Where a line of the following data contains the string "директоров", include it in the tally. Report the total alone.

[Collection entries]
--- START ---

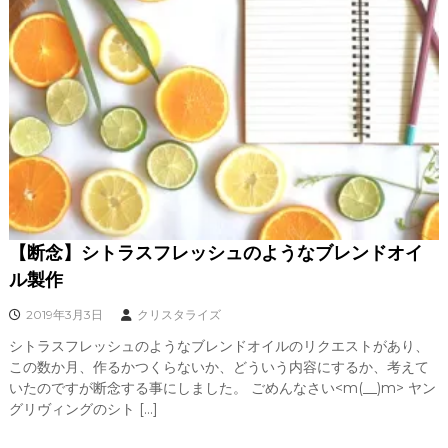
【断念】シトラスフレッシュのようなブレンドオイ
ル製作
2019年3月3日
クリスタライズ
シトラスフレッシュのようなブレンドオイルのリクエストがあり、
この数か月、作るかつくらないか、どういう内容にするか、考えて
いたのですが断念する事にしました。 ごめんなさい<m(__)m> ヤン
グリヴィングのシト […]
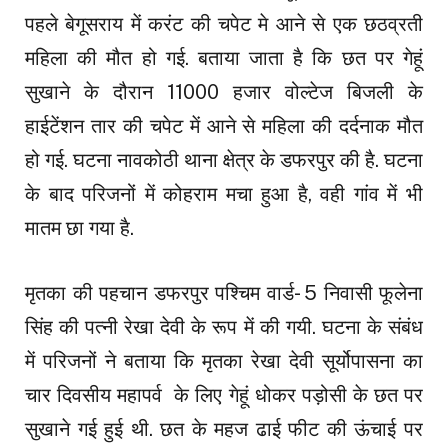
पहले बेगूसराय में करंट की चपेट मे आने से एक छठव्रती
महिला की मौत हो गई. बताया जाता है कि छत पर गेहूं
सुखाने के दौरान 11000 हजार वोल्टेज बिजली के
हाईटेंशन तार की चपेट में आने से महिला की दर्दनाक मौत
हो गई. घटना नावकोठी थाना क्षेत्र के डफरपुर की है. घटना
के बाद परिजनों में कोहराम मचा हुआ है, वही गांव में भी
मातम छा गया है.
मृतका की पहचान डफरपुर पश्चिम वार्ड- 5 निवासी फूलेना
सिंह की पत्नी रेखा देवी के रूप में की गयी. घटना के संबंध
में परिजनों ने बताया कि मृतका रेखा देवी सूर्योपासना का
चार दिवसीय महापर्व के लिए गेहूं धोकर पड़ोसी के छत पर
सुखाने गई हुई थी. छत के महज ढाई फीट की ऊंचाई पर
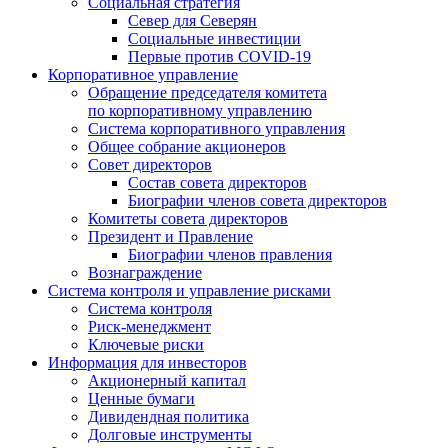
Социальная стратегия
Север для Северян
Социальные инвестиции
Первые против COVID‑19
Корпоративное управление
Обращение председателя комитета
по корпоративному управлению
Система корпоративного управления
Общее собрание акционеров
Совет директоров
Состав совета директоров
Биографии членов совета директоров
Комитеты совета директоров
Президент и Правление
Биографии членов правления
Вознаграждение
Система контроля и управление рисками
Система контроля
Риск-менеджмент
Ключевые риски
Информация для инвесторов
Акционерный капитал
Ценные бумаги
Дивидендная политика
Долговые инструменты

--- END ---

**Result of this exercise:**
4